Dataset records
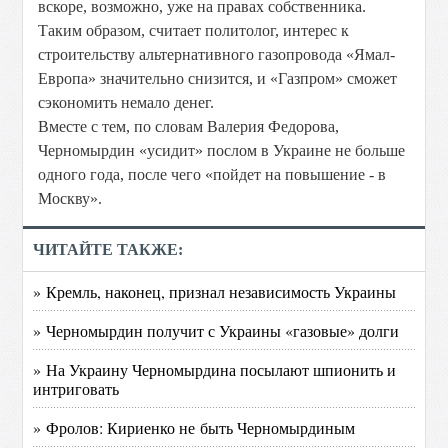
вскоре, возможно, уже на правах собственника.
Таким образом, считает политолог, интерес к
строительству альтернативного газопровода «Ямал-
Европа» значительно снизится, и «Газпром» сможет
сэкономить немало денег.
Вместе с тем, по словам Валерия Федорова,
Черномырдин «усидит» послом в Украине не больше
одного года, после чего «пойдет на повышение - в
Москву».
ЧИТАЙТЕ ТАКЖЕ:
» Кремль, наконец, признал независимость Украины
» Черномырдин получит с Украины «газовые» долги
» На Украину Черномырдина посылают шпионить и
интриговать
» Фролов: Кириенко не быть Черномырдиным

--- EXERCISE ---
Wherever a line in the entries holds "Украины", copy that line.

--- REPLY ---
» Кремль, наконец, признал независимость Украины
» Черномырдин получит с Украины «газовые» долги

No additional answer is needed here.